Parliament of Canada
- Long title An Act to prevent the introduction and spread of communicable diseases ;
- Citation: SC 2005, c. 20
- Considered by: House of Commons of Canada
- Considered by: Senate of Canada
- Assented to: May 13, 2005

Legislative history

First chamber:
- Bill citation: Bill C-12
- First reading: October 8, 2004
- Second reading: February 9, 2005
- Third reading: February 10, 2005

Second chamber: Senate of Canada
- First reading: February 10, 2005
- Second reading: March 9, 2005
- Third reading: April 14, 2005

= Quarantine Act, 2005 =

Act of the Parliament of Canada

The Quarantine Act (Loi sur la mise en quarantaine) is an act of the Parliament of Canada, which regulates the use of quarantine to prevent the introduction and spread of communicable diseases. Introduced in the aftermath of the 2002–04 SARS outbreak, the act grants the ability to designate quarantine facilities, require health screenings upon arrival or exit of the country, and issue emergency orders that impose conditions or prohibitions on the entry of individuals or imports in order to prevent the spread of communicable diseases. It also imposes fines on those who disobey quarantine officers or quarantine orders. The act was invoked in response to the COVID-19 pandemic.

==History==
Amid the COVID-19 pandemic in Canada, the act was invoked for two purposes. It was used in order to mandate a quarantine of Canadian travellers who had been repatriated from the pandemic's origin, Wuhan, China.
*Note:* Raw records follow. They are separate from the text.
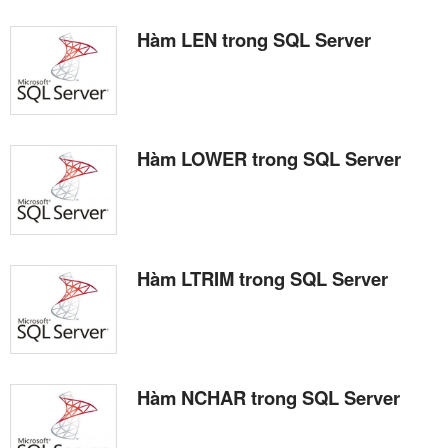
Hàm LEN trong SQL Server
Hàm LOWER trong SQL Server
Hàm LTRIM trong SQL Server
Hàm NCHAR trong SQL Server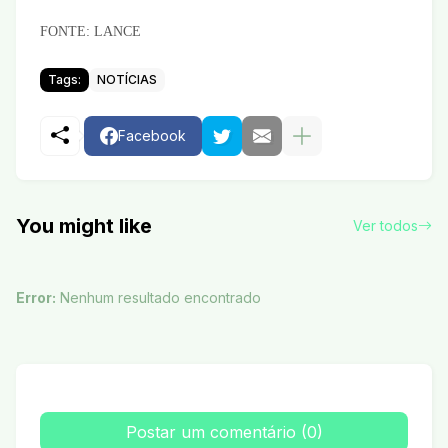
FONTE: LANCE
Tags:
NOTÍCIAS
Facebook
You might like
Ver todos
Error:
Nenhum resultado encontrado
Postar um comentário (0)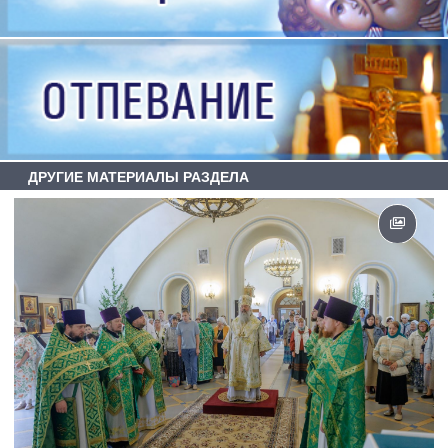
ДРУГИЕ МАТЕРИАЛЫ РАЗДЕЛА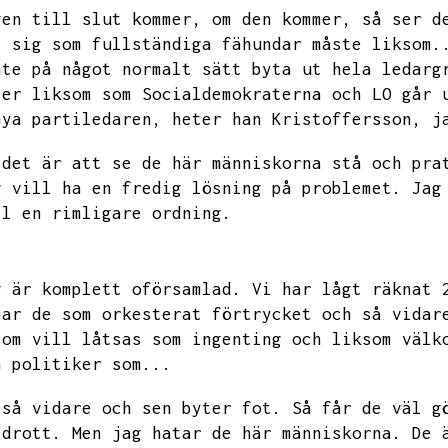
gen till slut kommer,
om den kommer,
så ser d
t sig som fullständiga fähundar måste liksom.
nte på något normalt sätt byta ut hela ledarg
ser liksom som Socialdemokraterna och LO går 
nya partiledaren,
heter han Kristoffersson,
j
 det är att se de här människorna stå och pra
g vill ha en fredig lösning på problemet.
Jag
ll en rimligare ordning.
g är komplett oförsamlad.
Vi har lågt räknat 
har de som orkesterat förtrycket och så vidar
som vill låtsas som ingenting och liksom välk
h politiker som...
 så vidare och sen byter fot.
Så får de väl g
idrott.
Men jag hatar de här människorna.
De 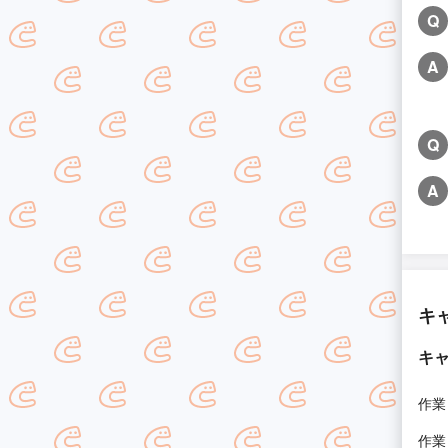
Q
A
Q
A
キ
キ
作業
作業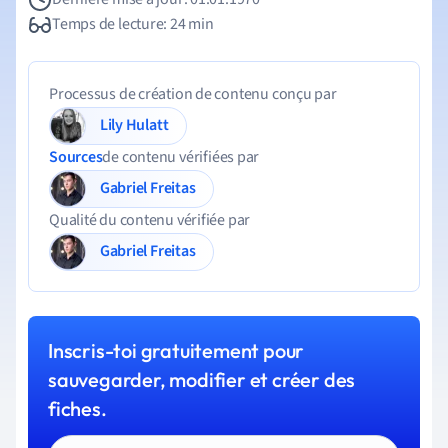
Temps de lecture: 24 min
Processus de création de contenu conçu par
Lily Hulatt
Sources
de contenu vérifiées par
Gabriel Freitas
Qualité du contenu vérifiée par
Gabriel Freitas
Inscris-toi gratuitement pour
sauvegarder, modifier et créer des
fiches.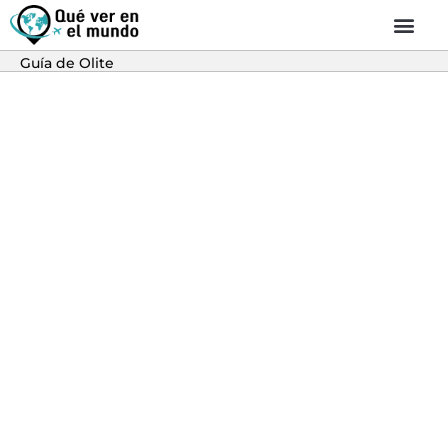
Guía de Olite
It was also used on March 25, when Minister of Health Patty Hajdu invoked the act effective at midnight that night, to legally require all international travellers (excluding essential workers) returning to Canada to self-isolate for 14 days, prohibiting those who are symptomatic from using public transit to reach a place of self-isolation, and prohibiting self-isolation in settings where they may come in contact with people with pre-existing conditions and the elderly.

On April 10, 2020, the RCMP disclosed it had been asked to enforce the act. Penalties for violations can include a fine of up to $750,000 and imprisonment for six months.

By May 20, police officers had made 2,198 "home visits to make sure Canadians [were] complying with the self-isolation rule when they cross[ed] back into the country". One returning traveller at Pearson International Airport was depicted with a full PPE isolation suit. Justin Trudeau "hint[ed] at new measures to track travellers who cross into Canada once border restrictions start to ease." The CBSA alerts the PHAC "if it suspects a returning traveller won't comply." The PHAC then notifies the national operations centre of the RCMP, who then coordinates with local police forces. Only one person in Richmond, British Columbia, was fined $1,000. The Trudeau government "expanded the Order-in-Council by saying that anyone returning home from abroad without a credible self-isolation plan would be forced to stay at a designated quarantine facility, such as a hotel." Trudeau was puzzled by "those questions on non-essential travel". Chief Public Health Officer Teresa Tam "called the mandatory 14-day quarantine for arrivals a 'cornerstone' of federal pandemic policy." Trudeau said, "Once we get to a point where non-essential travel picks up again in the coming months, I guess, we need to have strong measures in place and we're looking at those closely."